> **Task to carry out**: Apart from the pictures, return every line of the listing exactly.

> **Material to process**:

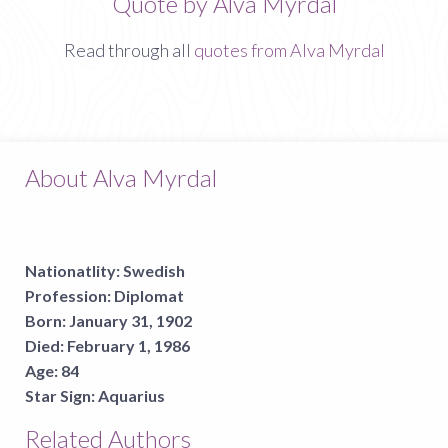
Quote by Alva Myrdal
Read through all
quotes from Alva Myrdal
About Alva Myrdal
Nationatlity:
Swedish
Profession:
Diplomat
Born:
January 31, 1902
Died:
February 1, 1986
Age:
84
Star Sign:
Aquarius
Related Authors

> **Task answer**:
Quote by Alva Myrdal
Read through all
quotes from Alva Myrdal
About Alva Myrdal
Nationatlity:
Swedish
Profession:
Diplomat
Born:
January 31, 1902
Died:
February 1, 1986
Age:
84
Star Sign:
Aquarius
Related Authors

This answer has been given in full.